(Bloomberg) -- Treasuries look overbought as a global bond rally pushes yields to multi-year lows, according to Scott Minerd, chief investment officer of Guggenheim Partners.
“Our indicators are showing things are getting really overbought and that this vicious spike down in yields we have had is likely to be reversed in the near-term,” Minerd said in a Bloomberg Television interview Monday.
Benchmark 10-year yields briefly dropped below 2.06% on Monday to touch the lowest level since September 2017, while 2-year yields fell as low as 1.81%. Fed funds futures show traders expect the U.S. central bank to cut its target rate by more than half a percentage point this year.
A bet on a steepening yield curve would likely be the “most productive trade on rates” should the Fed ease policy, Minerd said.

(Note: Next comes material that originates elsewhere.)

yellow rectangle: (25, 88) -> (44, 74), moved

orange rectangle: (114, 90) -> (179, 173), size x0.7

The yield on 10-year notes on Monday fell to as much as 28 basis points below three-month rates, the most since 2007. An inversion of these rates has historically proven a strong signal of looming recession.
Other comments:
- Guggenheim models “continue to point to a recession in the first half of next year,” Minerd said.

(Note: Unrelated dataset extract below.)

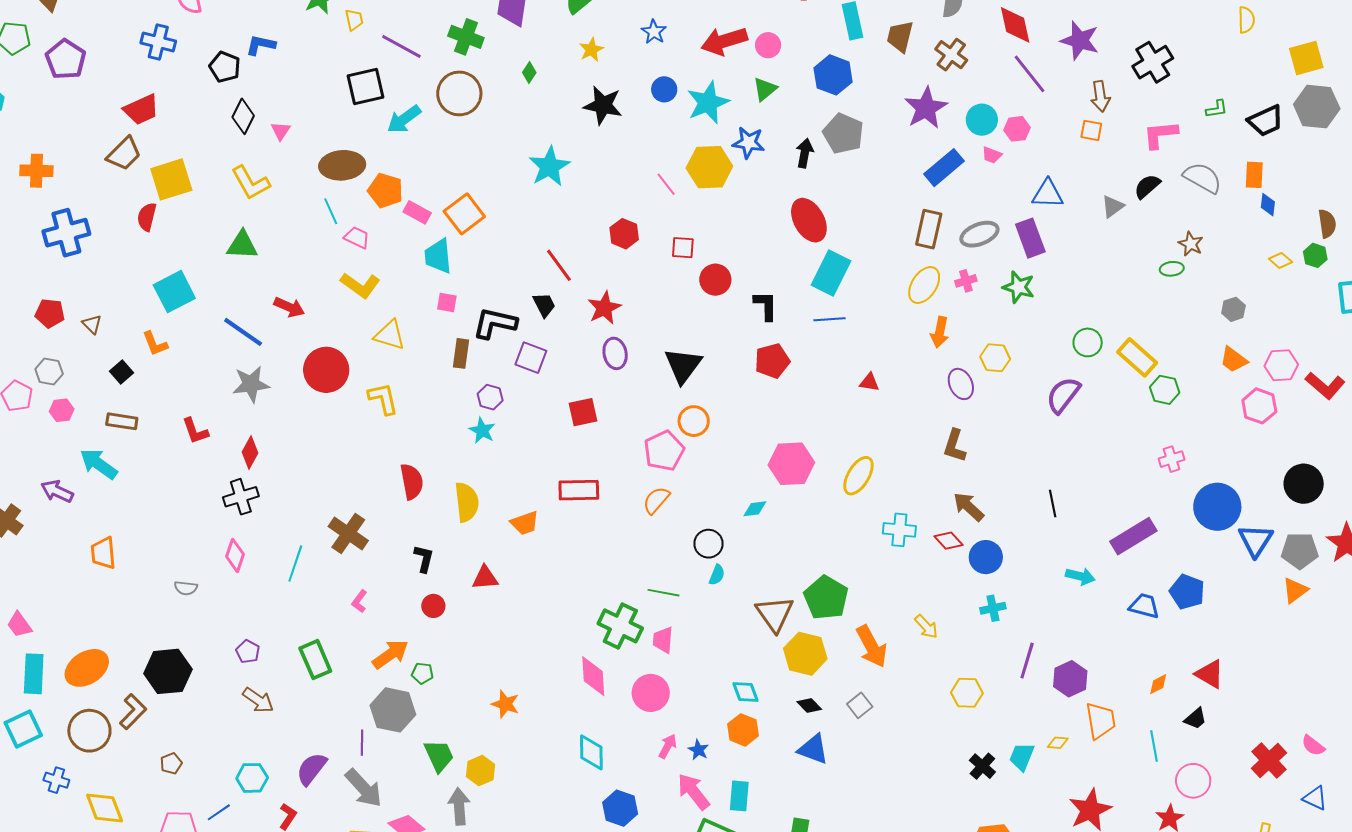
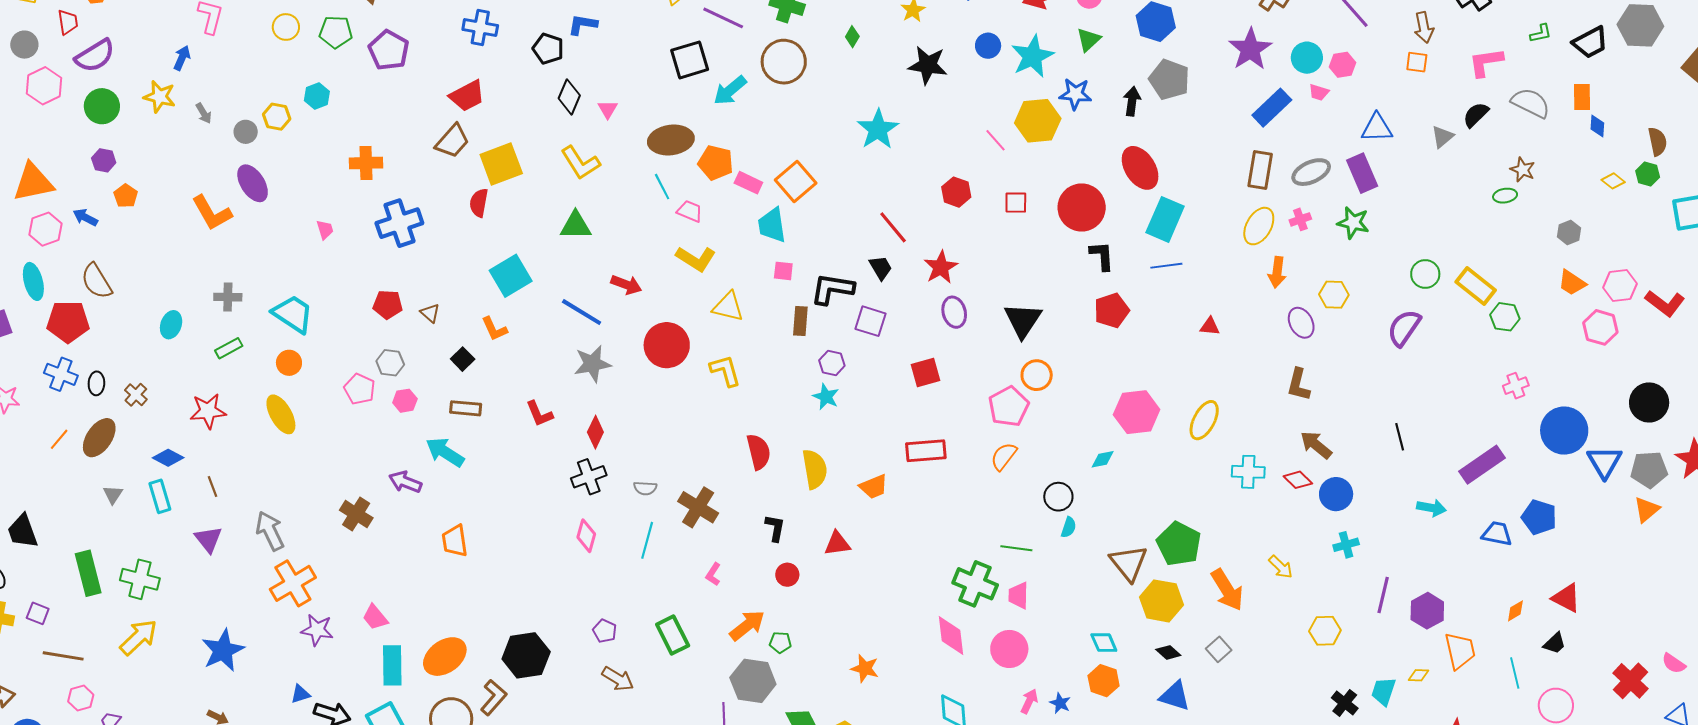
red circle: (715, 280) -> (1082, 208), moved, size x1.5
gray semicircle: (186, 588) -> (645, 488), moved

- Speaking about remarks made Monday by the head of the St. Louis Fed, Minerd said that while James Bullard is known to be “a bit of a maverick,” the official’s expectations on a near-term rate cut “cannot be ruled out.”
- Two-year Treasury yields could fall to around 1.5% should the Fed cut interest rates by 75 basis points, according to Minerd.
- Longer-term prospects for stocks are “not that good,” the Guggenheim CIO said. Shares will be “meaningfully lower” by the end of summer, and will likely take out lows reached in December.